Four by Angela Schanelec
Angela Schanelec is one of the great visionaries of contemporary cinema. Born in West Germany in 1962 and trained at the German Film and Television Academy in newly reunified Berlin, Schanelec’s work is in dialogue with Berlin School peers and co-pioneers Christian Petzold, Thomas Arslan, and Christoph Hochhäusler, but is also an oeuvre that is entirely singular. The four works in these program trace an evolution in Schanelec’s style, beginning with her most accessible and critically-lauded I Was at Home, But..., panning back to two early films, and finally moving to her second most recent work, Music (her newest film, Meine Frau weint, won the Golden Bear at this year’s Berlinale and has yet to release in the United States).
These are films of warm summer afternoons, open windows, of people lingering in parks and apartments, of conversations drifting in and out of clarity. They are generous and intimate films; full of emotion but at a remove. Schanelec is interested in an anti-visualization of feeling; her withholding direction, inspired by Robert Bresson, intends to make the viewer “bear [feeling] by himself” rather than letting it be absorbed by an actor’s performance. They are generous and intimate films. Time, memory, the city, and love are fragile, elusive things, and flashes of understanding arrive only with sustained attention: according to Schanelec herself, “all of my films are based on the thought that the better part of life is inscrutable, full of misunderstandings and ruled by chance."
I Was at Home, But... (2019)

Angela Schanelec · 105m · DCP
Perhaps Schanelec’s most acclaimed film to date, I Was at Home, But… draws on Bresson’s Au hasard Balthazar and Hamlet in this family drama of a prodigal son’s return. Longtime Schanelec collaborator Maren Eggert gives a grounding performance as a mother in crisis dealing with the her teenage son’s return after his unexplained disappearance. Ozu’s influence goes beyond the title, a play on I Was Born, But...; Schanelec was inspired by the "very very deep kindness in those films. And mercy."
Courtesy of Cinema Guild.
Tuesday, July 21 8:00 PM · Friday, July 24 5:00 PM
Afternoon (2007)

Angela Schanelec · 95m · DCP
Set over the course of languid summer days at a lake house outside Berlin, Afternoon reinterprets Chekhov’s The Seagull into a contemporary drama of desire and estrangement. When actress Irene (played by Schanelec herself) returns to visit her brother and her son, old wounds and resentments come to the surface.

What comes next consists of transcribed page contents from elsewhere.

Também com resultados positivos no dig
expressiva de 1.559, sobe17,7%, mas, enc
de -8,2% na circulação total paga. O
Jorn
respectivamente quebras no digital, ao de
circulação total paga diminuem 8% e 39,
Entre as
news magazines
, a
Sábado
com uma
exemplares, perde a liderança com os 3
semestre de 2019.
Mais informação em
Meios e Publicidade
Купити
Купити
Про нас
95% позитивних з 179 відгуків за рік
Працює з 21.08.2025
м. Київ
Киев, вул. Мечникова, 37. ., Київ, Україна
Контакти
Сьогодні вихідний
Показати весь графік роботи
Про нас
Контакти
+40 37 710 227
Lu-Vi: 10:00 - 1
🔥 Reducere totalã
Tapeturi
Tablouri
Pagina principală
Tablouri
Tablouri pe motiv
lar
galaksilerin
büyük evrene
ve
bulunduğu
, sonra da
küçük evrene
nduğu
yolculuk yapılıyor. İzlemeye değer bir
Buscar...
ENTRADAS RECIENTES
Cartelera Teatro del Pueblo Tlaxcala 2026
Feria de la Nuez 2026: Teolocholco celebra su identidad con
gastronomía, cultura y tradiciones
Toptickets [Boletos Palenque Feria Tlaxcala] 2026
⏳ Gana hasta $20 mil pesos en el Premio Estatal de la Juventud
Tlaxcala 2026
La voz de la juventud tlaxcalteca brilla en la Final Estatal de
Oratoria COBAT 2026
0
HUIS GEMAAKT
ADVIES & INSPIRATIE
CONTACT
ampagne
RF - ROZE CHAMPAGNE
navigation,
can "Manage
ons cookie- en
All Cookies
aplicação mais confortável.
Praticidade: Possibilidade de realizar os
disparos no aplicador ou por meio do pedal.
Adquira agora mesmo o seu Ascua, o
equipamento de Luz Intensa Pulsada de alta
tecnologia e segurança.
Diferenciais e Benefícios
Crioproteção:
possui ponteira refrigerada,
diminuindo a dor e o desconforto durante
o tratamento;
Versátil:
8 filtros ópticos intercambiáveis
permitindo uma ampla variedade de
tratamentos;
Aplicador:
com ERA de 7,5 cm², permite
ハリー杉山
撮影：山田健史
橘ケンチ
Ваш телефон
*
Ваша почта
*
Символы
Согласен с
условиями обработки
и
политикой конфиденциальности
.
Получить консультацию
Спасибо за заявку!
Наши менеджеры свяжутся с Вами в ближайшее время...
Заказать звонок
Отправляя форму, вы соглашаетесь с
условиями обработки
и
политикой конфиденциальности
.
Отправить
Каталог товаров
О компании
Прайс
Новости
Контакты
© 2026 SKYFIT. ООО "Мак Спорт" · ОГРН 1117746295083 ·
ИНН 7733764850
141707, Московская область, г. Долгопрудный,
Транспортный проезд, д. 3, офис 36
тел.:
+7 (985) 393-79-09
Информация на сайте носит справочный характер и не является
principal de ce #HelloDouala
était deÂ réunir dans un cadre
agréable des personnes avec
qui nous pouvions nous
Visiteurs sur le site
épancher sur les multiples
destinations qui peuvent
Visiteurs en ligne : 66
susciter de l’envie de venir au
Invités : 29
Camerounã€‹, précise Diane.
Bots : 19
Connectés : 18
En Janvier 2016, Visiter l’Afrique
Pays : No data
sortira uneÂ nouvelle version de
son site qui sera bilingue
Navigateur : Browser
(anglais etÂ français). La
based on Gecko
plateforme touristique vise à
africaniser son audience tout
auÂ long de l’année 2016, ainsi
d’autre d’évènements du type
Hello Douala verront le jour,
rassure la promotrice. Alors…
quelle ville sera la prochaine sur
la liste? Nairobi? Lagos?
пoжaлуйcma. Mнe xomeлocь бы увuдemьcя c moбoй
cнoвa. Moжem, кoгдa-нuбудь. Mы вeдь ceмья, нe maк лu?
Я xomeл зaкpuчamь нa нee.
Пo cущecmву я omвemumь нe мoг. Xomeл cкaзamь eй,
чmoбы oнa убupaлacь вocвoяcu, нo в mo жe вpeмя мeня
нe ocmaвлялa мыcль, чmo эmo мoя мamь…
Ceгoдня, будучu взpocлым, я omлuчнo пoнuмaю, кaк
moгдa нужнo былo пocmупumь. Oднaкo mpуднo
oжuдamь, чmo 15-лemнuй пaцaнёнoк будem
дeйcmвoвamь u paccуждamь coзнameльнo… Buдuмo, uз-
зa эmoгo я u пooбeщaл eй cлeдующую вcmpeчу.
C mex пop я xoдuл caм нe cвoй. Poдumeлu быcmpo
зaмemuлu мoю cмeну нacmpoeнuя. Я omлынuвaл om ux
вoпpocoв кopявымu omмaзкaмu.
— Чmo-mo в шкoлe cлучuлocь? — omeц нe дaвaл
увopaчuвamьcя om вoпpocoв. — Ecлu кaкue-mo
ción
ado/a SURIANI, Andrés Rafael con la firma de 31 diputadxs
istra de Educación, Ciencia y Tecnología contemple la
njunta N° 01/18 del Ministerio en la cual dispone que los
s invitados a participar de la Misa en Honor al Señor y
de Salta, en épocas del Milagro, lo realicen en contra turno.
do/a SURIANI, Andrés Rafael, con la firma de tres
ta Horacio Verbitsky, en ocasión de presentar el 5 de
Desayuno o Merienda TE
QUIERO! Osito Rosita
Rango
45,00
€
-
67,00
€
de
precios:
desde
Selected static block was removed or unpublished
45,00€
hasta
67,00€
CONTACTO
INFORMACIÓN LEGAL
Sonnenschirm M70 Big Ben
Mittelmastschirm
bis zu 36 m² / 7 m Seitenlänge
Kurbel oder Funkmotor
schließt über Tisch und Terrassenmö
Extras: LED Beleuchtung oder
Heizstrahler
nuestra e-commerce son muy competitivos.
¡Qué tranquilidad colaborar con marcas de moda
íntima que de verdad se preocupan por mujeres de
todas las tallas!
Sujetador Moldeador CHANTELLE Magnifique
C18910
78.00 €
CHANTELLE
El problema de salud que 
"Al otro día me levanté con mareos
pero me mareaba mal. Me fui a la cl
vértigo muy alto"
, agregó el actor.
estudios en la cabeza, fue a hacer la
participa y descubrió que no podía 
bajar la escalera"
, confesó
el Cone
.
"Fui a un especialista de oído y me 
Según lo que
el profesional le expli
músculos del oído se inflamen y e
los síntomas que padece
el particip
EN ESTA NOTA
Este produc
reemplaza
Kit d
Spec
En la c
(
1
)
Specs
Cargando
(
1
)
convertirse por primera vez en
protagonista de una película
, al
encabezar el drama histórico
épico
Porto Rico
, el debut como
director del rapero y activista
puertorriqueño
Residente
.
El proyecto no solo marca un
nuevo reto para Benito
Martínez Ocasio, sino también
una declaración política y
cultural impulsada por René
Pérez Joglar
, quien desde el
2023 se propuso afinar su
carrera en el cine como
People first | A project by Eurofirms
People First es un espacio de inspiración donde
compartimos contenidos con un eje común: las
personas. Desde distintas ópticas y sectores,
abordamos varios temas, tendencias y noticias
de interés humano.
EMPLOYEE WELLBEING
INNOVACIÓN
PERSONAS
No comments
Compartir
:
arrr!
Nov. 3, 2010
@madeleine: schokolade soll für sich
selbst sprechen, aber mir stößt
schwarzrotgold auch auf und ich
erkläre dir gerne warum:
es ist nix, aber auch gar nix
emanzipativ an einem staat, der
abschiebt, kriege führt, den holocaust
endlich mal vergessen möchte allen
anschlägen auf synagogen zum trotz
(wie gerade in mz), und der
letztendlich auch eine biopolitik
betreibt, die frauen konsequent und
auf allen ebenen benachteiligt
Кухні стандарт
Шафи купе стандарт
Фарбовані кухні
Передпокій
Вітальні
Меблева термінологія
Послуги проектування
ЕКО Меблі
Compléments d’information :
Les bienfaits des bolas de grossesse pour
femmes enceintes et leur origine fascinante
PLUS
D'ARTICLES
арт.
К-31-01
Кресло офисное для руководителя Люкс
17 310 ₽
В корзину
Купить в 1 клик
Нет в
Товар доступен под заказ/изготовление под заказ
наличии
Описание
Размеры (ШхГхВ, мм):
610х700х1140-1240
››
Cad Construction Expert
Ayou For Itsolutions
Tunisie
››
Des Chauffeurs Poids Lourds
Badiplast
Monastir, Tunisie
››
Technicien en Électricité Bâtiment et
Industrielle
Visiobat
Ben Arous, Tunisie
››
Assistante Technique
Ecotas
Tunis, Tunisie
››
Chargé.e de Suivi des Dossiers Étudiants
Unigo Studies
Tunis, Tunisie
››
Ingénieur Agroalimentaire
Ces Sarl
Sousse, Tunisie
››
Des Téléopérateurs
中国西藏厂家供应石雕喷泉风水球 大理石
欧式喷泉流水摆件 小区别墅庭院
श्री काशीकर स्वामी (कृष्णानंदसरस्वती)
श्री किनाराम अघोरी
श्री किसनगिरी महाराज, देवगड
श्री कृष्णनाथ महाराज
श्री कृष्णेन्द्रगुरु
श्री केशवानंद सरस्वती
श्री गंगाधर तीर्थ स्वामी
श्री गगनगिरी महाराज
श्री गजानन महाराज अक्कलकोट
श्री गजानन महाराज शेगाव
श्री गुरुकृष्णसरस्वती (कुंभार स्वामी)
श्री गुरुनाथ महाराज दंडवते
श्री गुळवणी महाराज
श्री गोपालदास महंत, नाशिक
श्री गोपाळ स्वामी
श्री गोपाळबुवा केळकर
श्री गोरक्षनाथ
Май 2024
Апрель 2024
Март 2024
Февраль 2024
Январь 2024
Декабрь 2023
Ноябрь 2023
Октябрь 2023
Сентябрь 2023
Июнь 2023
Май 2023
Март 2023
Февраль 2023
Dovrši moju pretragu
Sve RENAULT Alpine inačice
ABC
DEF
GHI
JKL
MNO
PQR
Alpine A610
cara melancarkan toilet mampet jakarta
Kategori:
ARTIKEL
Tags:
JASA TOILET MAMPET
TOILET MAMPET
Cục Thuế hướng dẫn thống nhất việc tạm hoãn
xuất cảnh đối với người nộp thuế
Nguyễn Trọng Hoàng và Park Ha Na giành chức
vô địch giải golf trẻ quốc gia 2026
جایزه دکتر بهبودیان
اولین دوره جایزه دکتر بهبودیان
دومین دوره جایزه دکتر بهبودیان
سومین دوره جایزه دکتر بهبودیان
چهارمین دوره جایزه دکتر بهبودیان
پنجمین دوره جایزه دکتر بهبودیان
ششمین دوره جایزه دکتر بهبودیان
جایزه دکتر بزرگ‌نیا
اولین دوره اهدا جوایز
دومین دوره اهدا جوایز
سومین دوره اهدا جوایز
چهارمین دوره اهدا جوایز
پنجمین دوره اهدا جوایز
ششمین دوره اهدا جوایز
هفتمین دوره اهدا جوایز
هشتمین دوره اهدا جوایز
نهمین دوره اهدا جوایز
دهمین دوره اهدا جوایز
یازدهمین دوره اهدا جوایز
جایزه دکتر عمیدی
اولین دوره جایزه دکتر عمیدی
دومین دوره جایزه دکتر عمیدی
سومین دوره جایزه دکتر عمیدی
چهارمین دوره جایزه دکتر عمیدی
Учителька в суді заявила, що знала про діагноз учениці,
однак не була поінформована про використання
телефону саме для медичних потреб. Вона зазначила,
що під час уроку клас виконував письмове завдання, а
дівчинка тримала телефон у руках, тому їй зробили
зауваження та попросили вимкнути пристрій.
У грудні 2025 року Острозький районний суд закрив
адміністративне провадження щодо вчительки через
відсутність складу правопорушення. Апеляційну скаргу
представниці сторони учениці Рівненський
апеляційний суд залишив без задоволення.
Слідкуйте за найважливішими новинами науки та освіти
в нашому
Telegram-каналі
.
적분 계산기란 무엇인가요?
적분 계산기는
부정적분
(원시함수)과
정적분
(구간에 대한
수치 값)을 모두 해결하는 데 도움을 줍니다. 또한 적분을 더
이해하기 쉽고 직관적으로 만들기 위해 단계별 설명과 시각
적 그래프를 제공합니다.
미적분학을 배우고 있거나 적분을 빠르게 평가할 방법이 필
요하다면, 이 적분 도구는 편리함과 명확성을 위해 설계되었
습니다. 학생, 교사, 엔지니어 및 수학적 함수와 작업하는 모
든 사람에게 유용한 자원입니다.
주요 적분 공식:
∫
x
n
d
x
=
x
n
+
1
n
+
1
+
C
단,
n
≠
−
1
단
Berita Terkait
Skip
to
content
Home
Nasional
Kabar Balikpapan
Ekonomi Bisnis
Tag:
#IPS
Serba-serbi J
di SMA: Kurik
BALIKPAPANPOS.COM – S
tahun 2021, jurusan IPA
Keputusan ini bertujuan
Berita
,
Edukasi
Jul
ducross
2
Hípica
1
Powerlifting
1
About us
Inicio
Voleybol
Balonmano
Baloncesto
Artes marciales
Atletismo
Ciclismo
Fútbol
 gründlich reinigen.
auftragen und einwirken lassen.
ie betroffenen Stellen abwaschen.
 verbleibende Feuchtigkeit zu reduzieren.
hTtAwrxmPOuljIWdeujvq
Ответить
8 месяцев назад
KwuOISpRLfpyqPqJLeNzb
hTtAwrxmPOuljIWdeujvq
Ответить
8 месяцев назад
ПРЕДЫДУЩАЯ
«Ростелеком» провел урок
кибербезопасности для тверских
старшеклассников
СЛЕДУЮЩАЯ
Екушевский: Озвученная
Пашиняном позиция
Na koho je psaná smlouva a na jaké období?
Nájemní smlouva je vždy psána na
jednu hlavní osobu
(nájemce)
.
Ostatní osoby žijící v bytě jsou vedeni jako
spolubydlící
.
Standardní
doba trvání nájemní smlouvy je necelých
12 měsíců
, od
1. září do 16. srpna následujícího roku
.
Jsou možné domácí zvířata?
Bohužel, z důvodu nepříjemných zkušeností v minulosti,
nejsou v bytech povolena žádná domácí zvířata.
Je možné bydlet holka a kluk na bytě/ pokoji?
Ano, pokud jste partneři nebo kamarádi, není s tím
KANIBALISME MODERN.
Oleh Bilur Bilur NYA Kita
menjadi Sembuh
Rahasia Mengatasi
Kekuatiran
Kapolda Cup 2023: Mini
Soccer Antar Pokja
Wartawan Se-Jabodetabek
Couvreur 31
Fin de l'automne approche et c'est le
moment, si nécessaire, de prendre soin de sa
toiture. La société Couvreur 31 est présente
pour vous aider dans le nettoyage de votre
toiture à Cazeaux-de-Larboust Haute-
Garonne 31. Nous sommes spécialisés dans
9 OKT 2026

Bathed in soft afternoon light, the film allows its tangle of relationships to emerge in the subtlest of gestures and silences.
Courtesy of the Deutsche Kinemathek.
Thursday, July 30 8:00 PM · Friday, July 31 5:00 PM
Passing Summer (2001)

Angela Schanelec · 81m · DCP
A web of relations between everyday city-dwellers — lovers, friends, relatives, and chance acquaintances — is quietly drawn out over the course of a languid Berlin summer (the German title translates to My Slow Life). The central figure, Valerie (Ursina Lardi), drifts about in the same emptiness and circularity of the season itself, as she waits for something to happen, for her life to change.
Courtesy of the Deutsche Kinemathek.
Thursday, August 6 8:00 PM · Friday, August 7 5:00 PM
Music (2023)

Angela Schanelec · 109m · DCP
Set between Berlin streets and Greek mountains and beaches, Music takes from Mouchette, Straub-Huillet, and the Oedipus myth. One of Schanelec’s most recent features, the film follows Jon, abandoned as a child and adopted without knowledge of his mother or father. As an adult, Jon is imprisoned after killing an attacker; in prison he begins a romance with guard Iro, drawn together by their love of Monteverdi, Bach, and Pergolesi.
Courtesy of Cinema Guild.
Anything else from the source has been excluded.